Histoire de l’Artillerie, subdivisions et composantes. > 2- Histoire des composantes de l’artillerie > L’artillerie Antiaérienne et Sol-Air > Récits de faits historiques >
Algérie : l’artillerie antiaérienne sur les barrages frontaliers
 

Retour

Cet article est extrait quasi intégralement de l’ouvrage "Un siècle de Défense sol-air" du colonel (Er) Jean-Pierre PETIT.

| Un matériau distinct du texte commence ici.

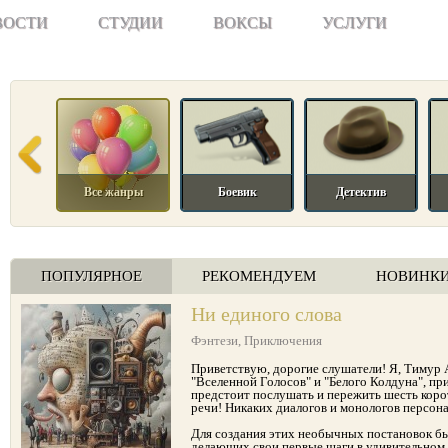
ВОСТИ
СТУДИИ
ВОКСЫ
УСЛУГИ
Все жанры
Боевик
Детектив
ПОПУЛЯРНОЕ
РЕКОМЕНДУЕМ
НОВИНК
Ни единого слова
Фэнтези
,
Приключения
Приветствую, дорогие слушатели! Я, Тимур А
"Вселенной Голосов" и "Белого Колдуна", п
предстоит послушать и пережить шесть коро
речи! Никаких диалогов и монологов персо
Для создания этих необычных постановок бы
делающих свои первые шаги в удивительном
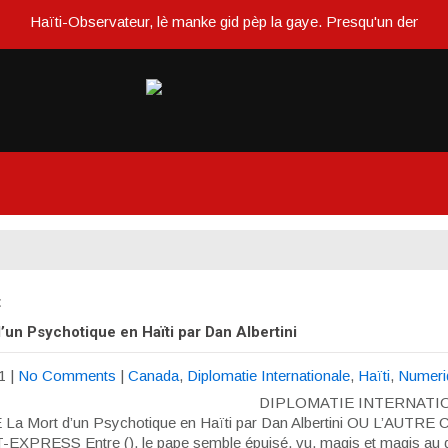
Haïti-Observateur, lè manke gid pèp la gaye. Presqu'un demi siècle
t
’un Psychotique en Haïti par Dan Albertini
1
|
No Comments
|
Canada
,
Diplomatie Internationale
,
Haïti
,
Numeri
DIPLOMATIE INTERNATI
La Mort d’un Psychotique en Haïti par Dan Albertini OU L’AUTRE
EXPRESS Entre (), le pape semble épuisé, vu, magis et magis au 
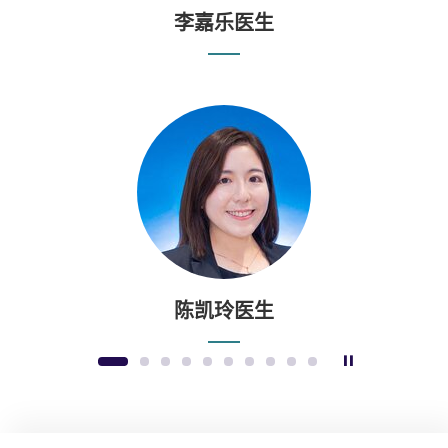
李嘉乐医生
陈凯玲医生
暂停幻灯片
1
2
3
4
5
6
7
8
9
10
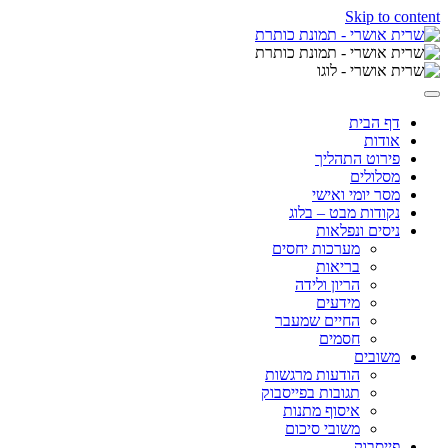
Skip to content
דף הבית
אודות
פירוט התהליך
מסלולים
מסר יומי ואישי
נקודות מבט – בלוג
ניסים ונפלאות
מערכות יחסים
בריאות
הריון ולידה
מידעים
החיים שמעבר
חסמים
משובים
הודעות מרגשות
תגובות בפייסבוק
איסוף מתנות
משובי סיכום
פייסבוק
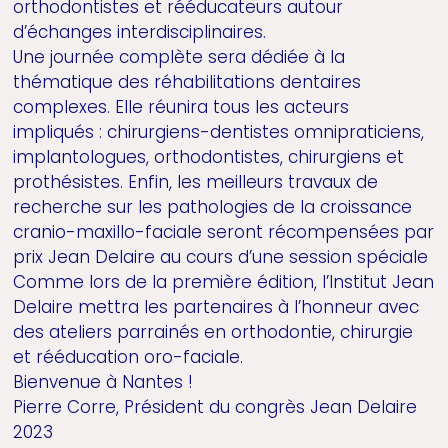
orthodontistes et rééducateurs autour
d’échanges interdisciplinaires.
Une journée complète sera dédiée à la
thématique des réhabilitations dentaires
complexes. Elle réunira tous les acteurs
impliqués : chirurgiens-dentistes omnipraticiens,
implantologues, orthodontistes, chirurgiens et
prothésistes. Enfin, les meilleurs travaux de
recherche sur les pathologies de la croissance
cranio-maxillo-faciale seront récompensées par
prix Jean Delaire au cours d’une session spéciale
Comme lors de la première édition, l’Institut Jean
Delaire mettra les partenaires à l’honneur avec
des ateliers parrainés en orthodontie, chirurgie
et rééducation oro-faciale.
Bienvenue à Nantes !
Pierre Corre, Président du congrès Jean Delaire
2023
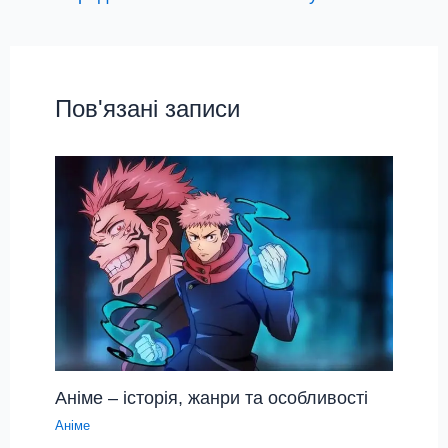
Пов'язані записи
Аніме – історія, жанри та особливості
Аніме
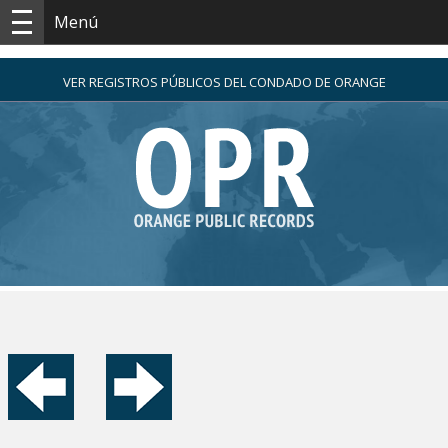
Menú
VER REGISTROS PÚBLICOS DEL CONDADO DE ORANGE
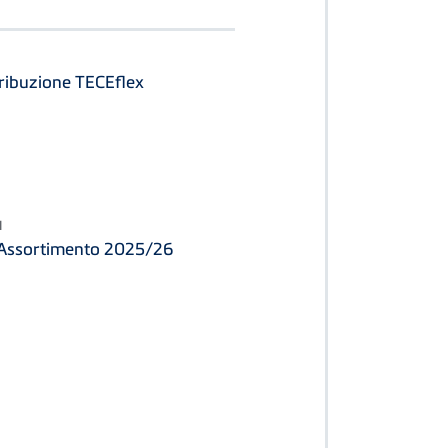
tribuzione TECEflex
I
o Assortimento 2025/26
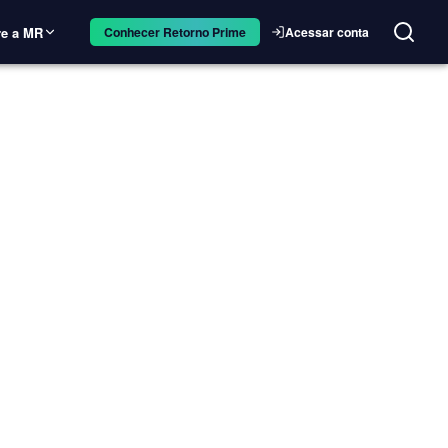
e a MR
Acessar conta
Conhecer Retorno Prime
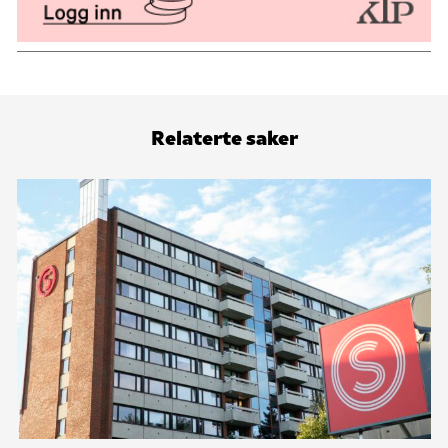
Relaterte saker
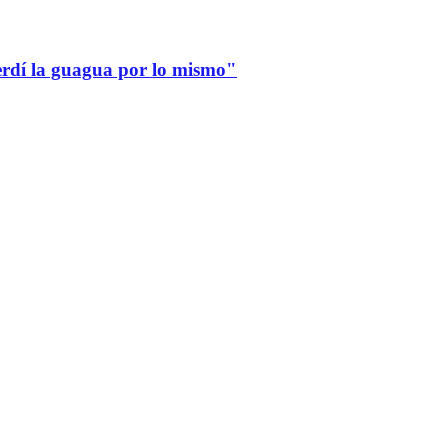
erdí la guagua por lo mismo"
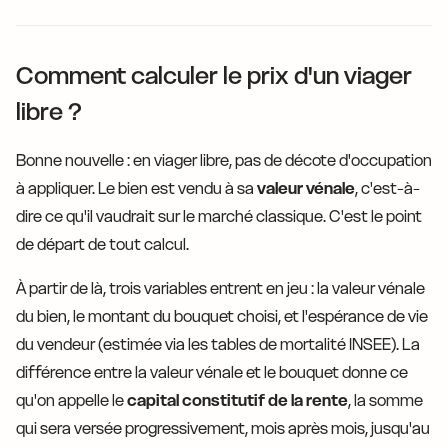
Comment calculer le prix d'un viager
libre ?
Bonne nouvelle : en viager libre, pas de décote d'occupation
à appliquer. Le bien est vendu à sa
valeur vénale
, c'est-à-
dire ce qu'il vaudrait sur le marché classique. C'est le point
de départ de tout calcul.
À partir de là, trois variables entrent en jeu : la valeur vénale
du bien, le montant du bouquet choisi, et l'espérance de vie
du vendeur (estimée via les tables de mortalité INSEE). La
différence entre la valeur vénale et le bouquet donne ce
qu'on appelle le
capital constitutif de la rente
, la somme
qui sera versée progressivement, mois après mois, jusqu'au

L’artillerie antiaérienne sur les barrages frontaliers

(JPG)
Carte sommaire des frontières d’Afrique du Nord

Certaines des formations des FTA qui avaient rejoint l’Algérie apportent leur concours aux Barrages. Ceux-ci sont des obstacles terrestres électrifiés, surveillés, dont les abords sont battus par des feux d’artillerie ; ils sont destinés à s’opposer aux pénétrations adverses à travers les frontières Ouest et Est.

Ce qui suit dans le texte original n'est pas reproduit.